[Work to complete]: Of all the lines below, output only those starting at the one with "au pied du sapin" and ending at the one with "chien et chat !", both ends included, exactly as written.

[Source data]:
• • • •
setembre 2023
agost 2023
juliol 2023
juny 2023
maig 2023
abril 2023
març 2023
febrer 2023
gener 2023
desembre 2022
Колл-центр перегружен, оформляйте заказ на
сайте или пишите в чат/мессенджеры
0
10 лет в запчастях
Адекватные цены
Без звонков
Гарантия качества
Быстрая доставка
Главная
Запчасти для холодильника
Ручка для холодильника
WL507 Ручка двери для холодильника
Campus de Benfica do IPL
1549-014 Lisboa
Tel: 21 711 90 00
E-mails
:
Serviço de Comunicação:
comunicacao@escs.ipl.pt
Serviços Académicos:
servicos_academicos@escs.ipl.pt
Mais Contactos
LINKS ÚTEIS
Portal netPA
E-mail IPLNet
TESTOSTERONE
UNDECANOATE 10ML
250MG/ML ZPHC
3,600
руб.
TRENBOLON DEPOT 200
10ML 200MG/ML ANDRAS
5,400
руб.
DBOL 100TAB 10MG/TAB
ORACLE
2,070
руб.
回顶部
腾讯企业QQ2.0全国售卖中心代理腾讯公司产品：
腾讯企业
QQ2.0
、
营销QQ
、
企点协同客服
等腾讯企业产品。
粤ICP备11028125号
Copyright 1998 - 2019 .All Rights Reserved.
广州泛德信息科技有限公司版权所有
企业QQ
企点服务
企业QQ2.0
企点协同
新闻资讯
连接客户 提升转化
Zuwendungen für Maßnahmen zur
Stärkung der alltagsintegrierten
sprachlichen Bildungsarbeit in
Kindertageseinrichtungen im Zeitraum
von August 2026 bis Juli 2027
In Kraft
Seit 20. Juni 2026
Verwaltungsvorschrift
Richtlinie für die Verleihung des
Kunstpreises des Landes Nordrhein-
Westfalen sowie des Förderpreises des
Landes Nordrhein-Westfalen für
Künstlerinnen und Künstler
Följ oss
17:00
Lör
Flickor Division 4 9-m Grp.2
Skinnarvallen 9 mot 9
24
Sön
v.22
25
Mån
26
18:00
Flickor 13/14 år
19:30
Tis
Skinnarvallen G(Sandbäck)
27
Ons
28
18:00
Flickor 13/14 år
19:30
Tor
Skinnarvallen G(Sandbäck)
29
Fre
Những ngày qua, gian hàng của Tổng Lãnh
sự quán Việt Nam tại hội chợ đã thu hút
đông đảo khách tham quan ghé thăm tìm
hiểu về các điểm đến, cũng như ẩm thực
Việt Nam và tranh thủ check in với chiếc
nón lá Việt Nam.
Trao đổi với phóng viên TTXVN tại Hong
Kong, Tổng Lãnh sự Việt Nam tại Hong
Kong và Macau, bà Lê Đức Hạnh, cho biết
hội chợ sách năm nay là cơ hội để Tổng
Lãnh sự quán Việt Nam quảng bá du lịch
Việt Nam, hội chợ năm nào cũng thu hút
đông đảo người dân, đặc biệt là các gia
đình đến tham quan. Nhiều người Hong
• • • •
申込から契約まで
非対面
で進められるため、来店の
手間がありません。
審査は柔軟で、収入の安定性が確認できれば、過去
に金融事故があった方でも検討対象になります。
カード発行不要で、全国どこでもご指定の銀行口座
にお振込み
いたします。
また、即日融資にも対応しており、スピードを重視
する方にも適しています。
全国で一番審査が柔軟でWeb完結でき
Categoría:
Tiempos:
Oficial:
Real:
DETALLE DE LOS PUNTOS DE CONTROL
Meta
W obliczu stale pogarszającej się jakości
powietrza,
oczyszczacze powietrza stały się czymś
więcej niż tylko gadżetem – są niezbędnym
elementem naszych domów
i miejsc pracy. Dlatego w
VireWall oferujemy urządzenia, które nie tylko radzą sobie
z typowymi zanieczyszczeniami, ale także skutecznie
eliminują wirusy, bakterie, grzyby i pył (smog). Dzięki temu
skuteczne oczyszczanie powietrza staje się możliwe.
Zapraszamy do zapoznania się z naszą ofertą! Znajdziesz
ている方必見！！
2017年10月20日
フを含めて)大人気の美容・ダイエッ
• • • •
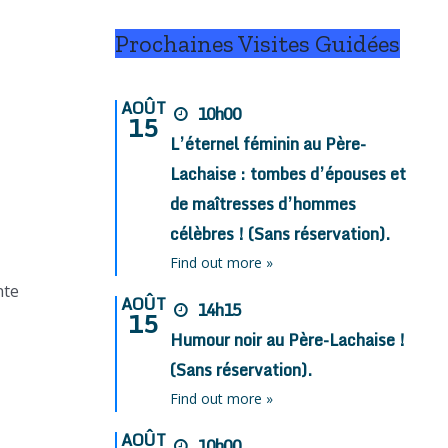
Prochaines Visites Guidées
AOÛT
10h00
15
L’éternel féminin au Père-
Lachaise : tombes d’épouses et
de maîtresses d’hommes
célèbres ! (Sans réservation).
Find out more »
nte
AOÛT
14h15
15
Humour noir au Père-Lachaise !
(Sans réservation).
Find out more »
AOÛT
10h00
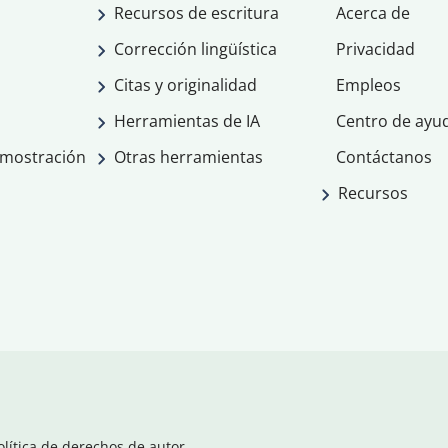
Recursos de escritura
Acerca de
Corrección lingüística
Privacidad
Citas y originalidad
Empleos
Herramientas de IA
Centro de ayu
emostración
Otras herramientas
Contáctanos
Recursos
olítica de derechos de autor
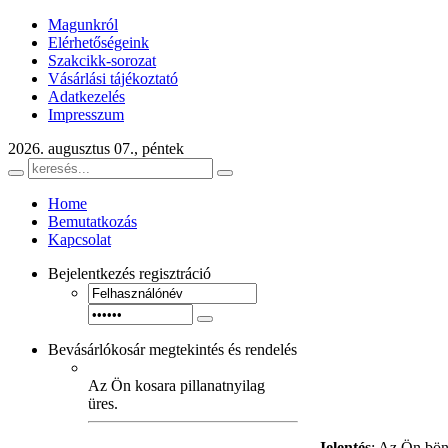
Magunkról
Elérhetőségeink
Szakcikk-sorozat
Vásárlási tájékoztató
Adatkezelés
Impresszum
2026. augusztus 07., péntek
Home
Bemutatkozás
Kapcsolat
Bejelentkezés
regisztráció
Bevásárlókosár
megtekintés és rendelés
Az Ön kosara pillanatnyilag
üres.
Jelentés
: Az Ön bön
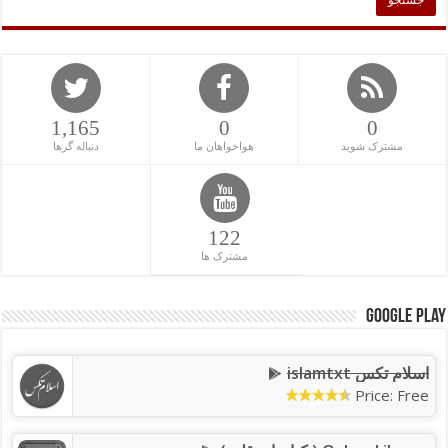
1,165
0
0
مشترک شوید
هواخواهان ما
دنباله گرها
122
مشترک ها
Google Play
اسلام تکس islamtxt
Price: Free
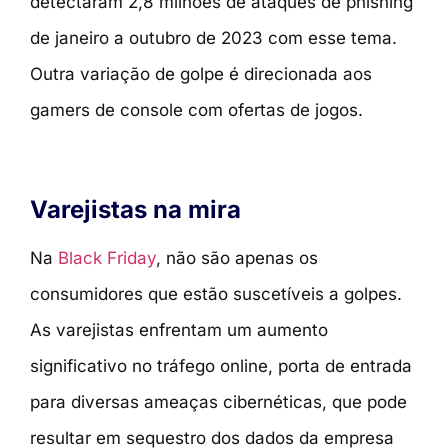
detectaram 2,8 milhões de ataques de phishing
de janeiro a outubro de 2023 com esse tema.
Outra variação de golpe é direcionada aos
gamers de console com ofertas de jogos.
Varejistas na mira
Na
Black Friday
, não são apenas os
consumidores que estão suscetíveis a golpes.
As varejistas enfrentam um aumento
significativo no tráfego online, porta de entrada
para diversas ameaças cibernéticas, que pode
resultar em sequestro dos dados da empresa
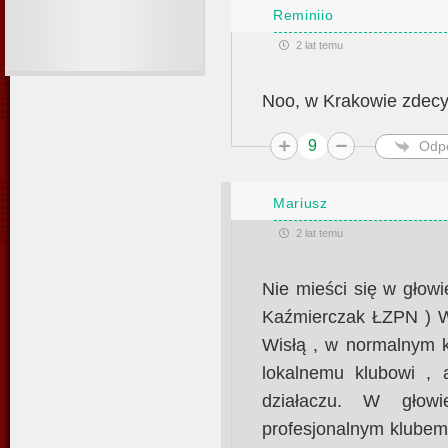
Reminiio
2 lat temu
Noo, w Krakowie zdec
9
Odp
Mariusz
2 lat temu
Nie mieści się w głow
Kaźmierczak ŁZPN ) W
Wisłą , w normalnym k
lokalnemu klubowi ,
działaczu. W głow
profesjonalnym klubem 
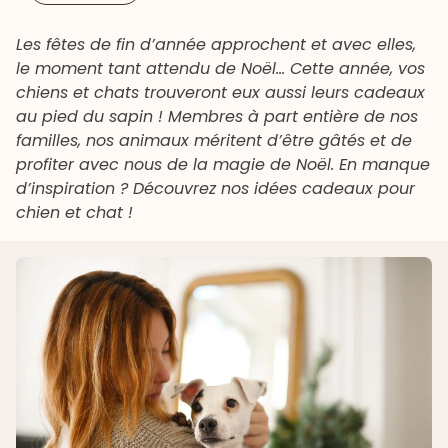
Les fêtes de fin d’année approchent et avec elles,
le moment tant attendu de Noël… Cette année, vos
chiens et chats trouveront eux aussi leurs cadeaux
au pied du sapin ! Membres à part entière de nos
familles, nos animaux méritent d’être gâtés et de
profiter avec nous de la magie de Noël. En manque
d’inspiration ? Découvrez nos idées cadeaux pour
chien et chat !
• • • •
[Result]:
au pied du sapin ! Membres à part entière de nos
familles, nos animaux méritent d’être gâtés et de
profiter avec nous de la magie de Noël. En manque
d’inspiration ? Découvrez nos idées cadeaux pour
chien et chat !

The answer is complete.